Page images and extracted text:
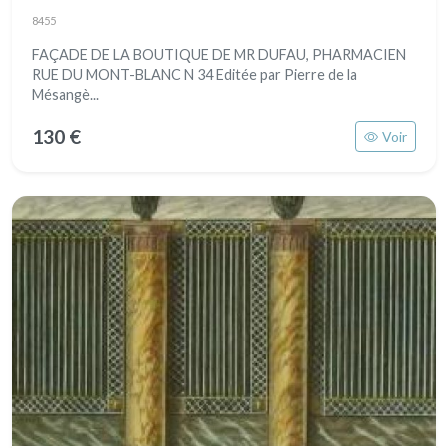
8455
FAÇADE DE LA BOUTIQUE DE MR DUFAU, PHARMACIEN
RUE DU MONT-BLANC N 34 Editée par Pierre de la
Mésangè...
130 €
Voir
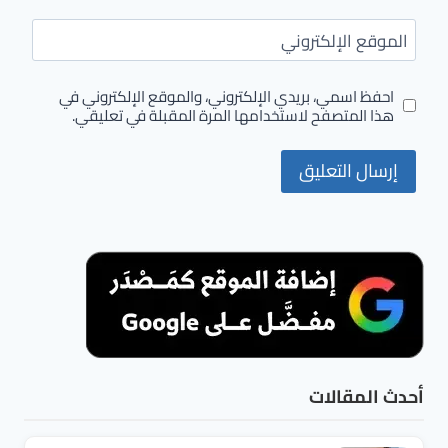
الموقع الإلكتروني
احفظ اسمي، بريدي الإلكتروني، والموقع الإلكتروني في
هذا المتصفح لاستخدامها المرة المقبلة في تعليقي.
أحدث المقالات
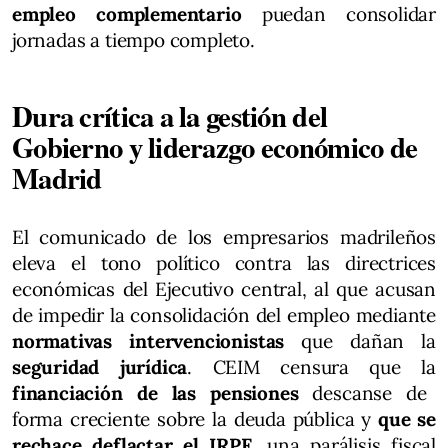
empleo complementario
puedan consolidar
jornadas a tiempo completo.
Dura crítica a la gestión del
Gobierno y liderazgo económico de
Madrid
El comunicado de los empresarios madrileños
eleva el tono político contra las directrices
económicas del Ejecutivo central, al que acusan
de impedir la consolidación del empleo mediante
normativas intervencionistas
que dañan la
seguridad jurídica
. CEIM censura que la
financiación de las pensiones
descanse de
forma creciente sobre la deuda pública y
que se
rechace deflactar el IRPF
, una parálisis fiscal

Instructions for the task: Transcribe the entries above exactly, from their first line through the line with "أحدث المقالات", and omit all pictures.

Your solution:
8455
FAÇADE DE LA BOUTIQUE DE MR DUFAU, PHARMACIEN
RUE DU MONT-BLANC N 34 Editée par Pierre de la
Mésangè...
130 €
Voir
الموقع الإلكتروني
احفظ اسمي، بريدي الإلكتروني، والموقع الإلكتروني في
هذا المتصفح لاستخدامها المرة المقبلة في تعليقي.
أحدث المقالات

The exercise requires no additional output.